Within the records, say how many lines include the word "cell"; the answer should be the number and no more.

**** RECORDS FOR THIS TASK ****

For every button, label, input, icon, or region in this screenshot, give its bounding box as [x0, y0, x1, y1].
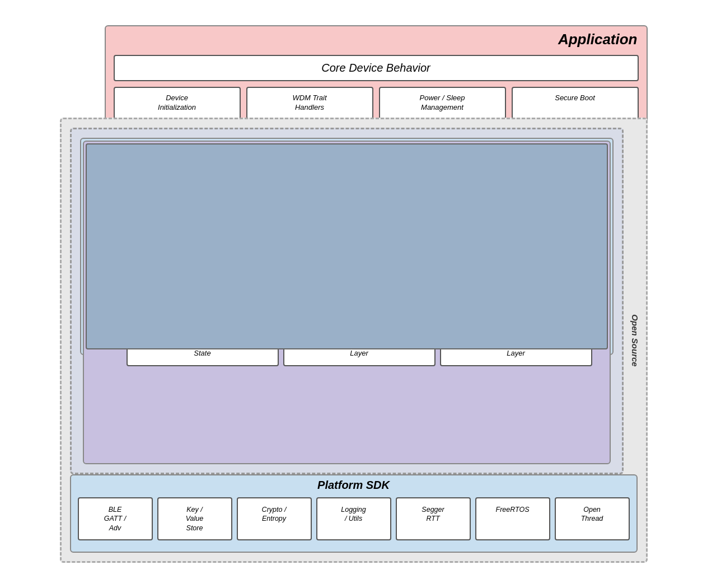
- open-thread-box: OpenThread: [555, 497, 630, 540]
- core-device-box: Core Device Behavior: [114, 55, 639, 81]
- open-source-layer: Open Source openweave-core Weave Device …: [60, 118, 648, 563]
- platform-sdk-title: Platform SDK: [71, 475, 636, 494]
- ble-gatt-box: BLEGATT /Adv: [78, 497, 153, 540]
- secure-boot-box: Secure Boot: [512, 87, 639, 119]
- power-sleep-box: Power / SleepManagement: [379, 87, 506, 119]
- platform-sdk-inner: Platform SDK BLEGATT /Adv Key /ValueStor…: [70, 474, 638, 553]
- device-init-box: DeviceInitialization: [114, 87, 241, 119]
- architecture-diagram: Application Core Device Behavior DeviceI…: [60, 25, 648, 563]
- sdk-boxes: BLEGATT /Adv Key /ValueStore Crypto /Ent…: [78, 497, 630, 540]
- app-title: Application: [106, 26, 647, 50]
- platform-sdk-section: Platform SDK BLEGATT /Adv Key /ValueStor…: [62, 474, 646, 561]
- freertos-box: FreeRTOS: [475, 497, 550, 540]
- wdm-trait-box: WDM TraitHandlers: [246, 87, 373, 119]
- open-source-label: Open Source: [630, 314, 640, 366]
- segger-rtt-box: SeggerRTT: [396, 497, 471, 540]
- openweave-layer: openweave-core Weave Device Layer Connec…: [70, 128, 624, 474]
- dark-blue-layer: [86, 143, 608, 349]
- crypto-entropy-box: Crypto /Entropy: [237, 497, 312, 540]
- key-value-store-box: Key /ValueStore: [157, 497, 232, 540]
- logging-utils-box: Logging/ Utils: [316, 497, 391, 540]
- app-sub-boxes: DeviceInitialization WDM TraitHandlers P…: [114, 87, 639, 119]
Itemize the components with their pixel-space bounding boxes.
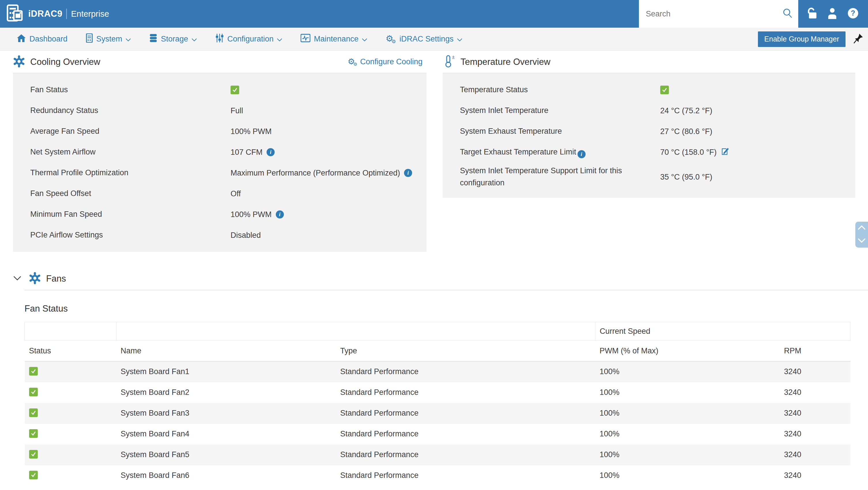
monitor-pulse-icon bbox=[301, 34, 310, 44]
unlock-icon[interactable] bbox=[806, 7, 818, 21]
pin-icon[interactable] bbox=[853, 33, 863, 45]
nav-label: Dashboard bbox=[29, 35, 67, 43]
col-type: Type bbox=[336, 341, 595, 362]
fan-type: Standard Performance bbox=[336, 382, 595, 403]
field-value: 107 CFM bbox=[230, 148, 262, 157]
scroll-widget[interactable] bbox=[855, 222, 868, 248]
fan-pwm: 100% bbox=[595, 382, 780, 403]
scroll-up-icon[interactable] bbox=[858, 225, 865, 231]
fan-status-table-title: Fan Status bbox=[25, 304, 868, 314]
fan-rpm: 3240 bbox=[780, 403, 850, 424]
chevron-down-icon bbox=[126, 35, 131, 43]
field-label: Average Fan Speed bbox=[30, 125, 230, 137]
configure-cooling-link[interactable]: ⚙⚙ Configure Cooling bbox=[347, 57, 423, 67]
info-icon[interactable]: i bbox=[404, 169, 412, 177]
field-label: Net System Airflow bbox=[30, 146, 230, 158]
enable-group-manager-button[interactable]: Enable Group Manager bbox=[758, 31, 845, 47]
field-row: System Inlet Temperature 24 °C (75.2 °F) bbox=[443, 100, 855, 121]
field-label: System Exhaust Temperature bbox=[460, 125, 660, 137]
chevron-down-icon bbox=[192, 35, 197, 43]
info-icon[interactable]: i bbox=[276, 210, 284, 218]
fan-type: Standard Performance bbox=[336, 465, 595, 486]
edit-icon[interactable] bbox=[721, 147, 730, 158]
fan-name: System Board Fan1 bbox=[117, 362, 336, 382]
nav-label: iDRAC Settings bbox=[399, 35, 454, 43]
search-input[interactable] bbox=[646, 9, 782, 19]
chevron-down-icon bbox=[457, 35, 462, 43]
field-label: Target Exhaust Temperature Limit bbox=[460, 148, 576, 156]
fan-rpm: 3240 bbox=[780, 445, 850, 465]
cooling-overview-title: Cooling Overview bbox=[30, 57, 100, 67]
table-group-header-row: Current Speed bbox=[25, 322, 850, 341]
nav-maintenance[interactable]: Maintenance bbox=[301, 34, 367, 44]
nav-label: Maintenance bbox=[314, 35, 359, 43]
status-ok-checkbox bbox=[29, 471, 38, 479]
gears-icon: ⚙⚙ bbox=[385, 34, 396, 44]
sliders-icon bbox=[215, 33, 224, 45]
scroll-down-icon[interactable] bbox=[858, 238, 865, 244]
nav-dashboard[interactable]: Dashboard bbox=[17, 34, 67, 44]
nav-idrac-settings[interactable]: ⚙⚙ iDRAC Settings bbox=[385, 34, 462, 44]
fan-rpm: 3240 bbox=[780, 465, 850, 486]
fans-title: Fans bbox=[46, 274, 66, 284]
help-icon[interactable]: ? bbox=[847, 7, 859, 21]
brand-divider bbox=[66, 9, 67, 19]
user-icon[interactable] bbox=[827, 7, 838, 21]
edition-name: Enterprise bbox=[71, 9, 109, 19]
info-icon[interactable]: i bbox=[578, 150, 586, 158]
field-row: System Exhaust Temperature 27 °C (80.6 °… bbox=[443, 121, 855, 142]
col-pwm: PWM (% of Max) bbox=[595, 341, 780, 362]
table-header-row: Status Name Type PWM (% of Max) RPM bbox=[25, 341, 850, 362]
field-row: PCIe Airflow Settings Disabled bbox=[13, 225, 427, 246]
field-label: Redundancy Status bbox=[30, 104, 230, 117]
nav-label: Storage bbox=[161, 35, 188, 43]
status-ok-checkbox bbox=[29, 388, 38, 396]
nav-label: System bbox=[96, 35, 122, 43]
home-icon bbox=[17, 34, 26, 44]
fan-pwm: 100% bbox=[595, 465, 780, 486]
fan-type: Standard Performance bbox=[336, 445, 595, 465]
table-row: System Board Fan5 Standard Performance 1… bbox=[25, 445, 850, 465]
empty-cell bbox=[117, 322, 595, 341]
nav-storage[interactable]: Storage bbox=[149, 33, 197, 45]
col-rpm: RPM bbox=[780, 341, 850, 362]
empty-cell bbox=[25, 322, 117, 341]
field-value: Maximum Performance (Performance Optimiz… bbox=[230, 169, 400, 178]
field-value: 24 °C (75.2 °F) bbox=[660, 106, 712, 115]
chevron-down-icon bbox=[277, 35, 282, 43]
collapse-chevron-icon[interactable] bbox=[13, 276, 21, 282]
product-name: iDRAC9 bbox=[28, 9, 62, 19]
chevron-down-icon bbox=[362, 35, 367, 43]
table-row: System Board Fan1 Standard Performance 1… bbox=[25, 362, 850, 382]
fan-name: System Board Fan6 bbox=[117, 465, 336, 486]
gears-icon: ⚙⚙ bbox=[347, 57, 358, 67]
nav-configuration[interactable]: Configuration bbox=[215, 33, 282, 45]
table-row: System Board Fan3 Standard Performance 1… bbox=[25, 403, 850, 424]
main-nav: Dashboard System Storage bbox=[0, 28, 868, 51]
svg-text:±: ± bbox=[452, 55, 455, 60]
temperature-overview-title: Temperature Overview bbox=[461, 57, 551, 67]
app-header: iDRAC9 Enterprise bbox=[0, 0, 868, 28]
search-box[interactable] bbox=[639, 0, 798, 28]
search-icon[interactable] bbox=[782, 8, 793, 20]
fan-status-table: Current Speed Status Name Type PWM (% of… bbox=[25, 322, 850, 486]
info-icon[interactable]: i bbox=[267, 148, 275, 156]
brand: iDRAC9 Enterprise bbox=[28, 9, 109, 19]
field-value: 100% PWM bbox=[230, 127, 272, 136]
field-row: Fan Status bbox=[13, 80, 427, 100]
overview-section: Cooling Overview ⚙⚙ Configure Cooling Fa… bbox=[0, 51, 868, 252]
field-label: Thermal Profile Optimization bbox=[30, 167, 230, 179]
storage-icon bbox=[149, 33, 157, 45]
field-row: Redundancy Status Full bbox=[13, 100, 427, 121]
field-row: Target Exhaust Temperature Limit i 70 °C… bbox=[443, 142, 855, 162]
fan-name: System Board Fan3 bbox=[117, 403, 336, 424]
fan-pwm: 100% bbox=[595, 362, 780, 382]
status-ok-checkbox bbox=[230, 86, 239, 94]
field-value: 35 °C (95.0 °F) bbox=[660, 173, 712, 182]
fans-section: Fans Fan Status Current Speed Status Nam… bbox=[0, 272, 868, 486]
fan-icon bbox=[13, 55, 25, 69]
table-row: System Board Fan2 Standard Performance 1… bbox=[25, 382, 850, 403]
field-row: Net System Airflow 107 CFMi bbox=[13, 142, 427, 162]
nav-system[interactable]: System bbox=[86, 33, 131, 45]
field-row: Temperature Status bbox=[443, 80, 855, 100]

****

- **EXERCISE ANSWER**: 2